A bishop from western Ukraine tells ACN about his struggle to help the 400,000 people who have arrived in his region since the Russian invasion began in February 2022.

Ukraine’s Zakarpattia region, which has a population of one million people, has taken in 400,000 Internally Displaced Persons (IDPs) from other parts of Ukraine, and in response, the Diocese of Mukachevo is helping them.

Diocesan buildings have been turned into places of shelter, and “almost half of Roman Catholic families in the region have housed IDPs in their own homes,” Bishop Mykola Petro Luchok told Aid to the Church in Need (ACN).

The diocese also supports local organizations offering trauma counselling to people affected by the war, including soldiers returning from the frontline and the families of those who died in battle, the Auxiliary Bishop and Apostolic Administrator of Mukachevo said. He added, “ACN will provide funding to help us offer psychological and therapeutic courses to mental health professionals, so they can care for those returning with deep mental wounds in the future.”

Ukraine: Diocese cares for people traumatized by war
Emergency aid in the Diocese of Mukachevo

Last winter, when the region was left without electricity after air strikes on thermal and hydroelectric power stations, ACN also provided generators and battery-powered energy storage systems to help people keep warm.
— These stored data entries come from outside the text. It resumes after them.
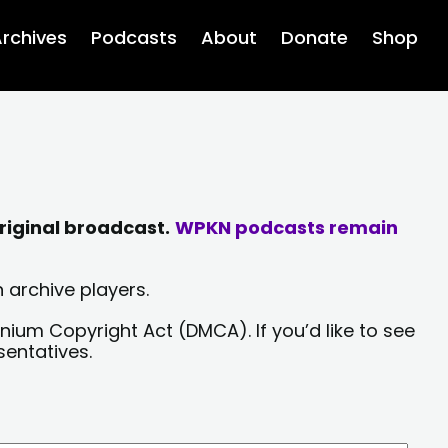
rchives
Podcasts
About
Donate
Shop
riginal broadcast.
WPKN podcasts remain
 archive players.
nium Copyright Act (DMCA). If you’d like to see
sentatives.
Many of those seeking refuge in the region are families with children, so the diocese has organized “summer camps in the mountains and other natural settings, with creative activities for displaced children” and “events for displaced families to strengthen and renew their spirit,” the bishop said.
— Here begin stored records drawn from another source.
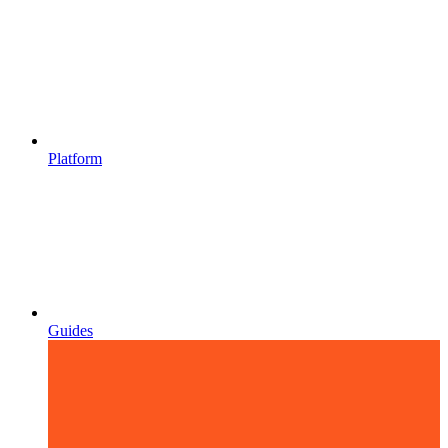
Platform
Guides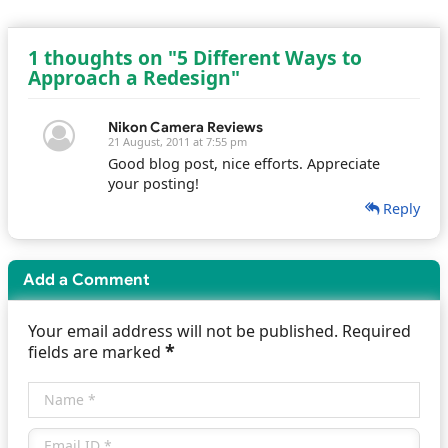
1 thoughts on "5 Different Ways to
Approach a Redesign"
Nikon Camera Reviews
21 August, 2011 at 7:55 pm
Good blog post, nice efforts. Appreciate
your posting!
Reply
Add a Comment
Your email address will not be published. Required
*
fields are marked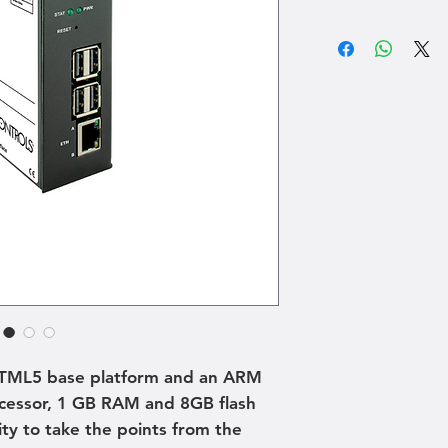
HTML5 base platform and an ARM
essor, 1 GB RAM and 8GB flash
ty to take the points from the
He highlighted the psychological and financial toll the war has taken on IDPs and locals alike, many of whom have lost all means of supporting themselves and their families. As a result, he said, “a lot of people have left Zakarpattia. Many of those running things in the region and in our diocese have also left. Therefore, one of the challenges has been completely reorganizing the way everything functions daily.”
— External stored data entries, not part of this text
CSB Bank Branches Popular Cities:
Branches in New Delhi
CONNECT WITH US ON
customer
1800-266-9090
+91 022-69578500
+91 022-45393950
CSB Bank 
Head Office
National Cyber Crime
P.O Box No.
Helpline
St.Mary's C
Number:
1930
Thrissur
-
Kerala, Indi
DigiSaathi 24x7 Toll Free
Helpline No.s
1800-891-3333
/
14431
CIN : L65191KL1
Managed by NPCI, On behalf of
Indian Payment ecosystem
Bishop Luchok makes regular pastoral trips around the diocese, and everywhere he goes people tell him “how much the war has wounded them in various ways.” He said, “One aspect of the hardship is that there is no end in sight. People are mentally fatigued. Then, there are also those who have been physically injured in the war.”

He said that in these difficult times for Ukraine, “we should not dwell on how things used to be and why our suffering has not ended.” Instead, “we should immerse ourselves in prayer and reflect on the meaning and power of Calvary. We should not focus on what we have lost, but instead, we should concentrate on carrying our crosses and on finding ways to help others. Life is easier when we think not about our own suffering, but rather about how we can help other people.”

Bishop Luchok concluded, “We are very grateful to ACN for all the help we have received. We hope for continued support, because the war is still ongoing, resulting in a lot of loss in our lives.”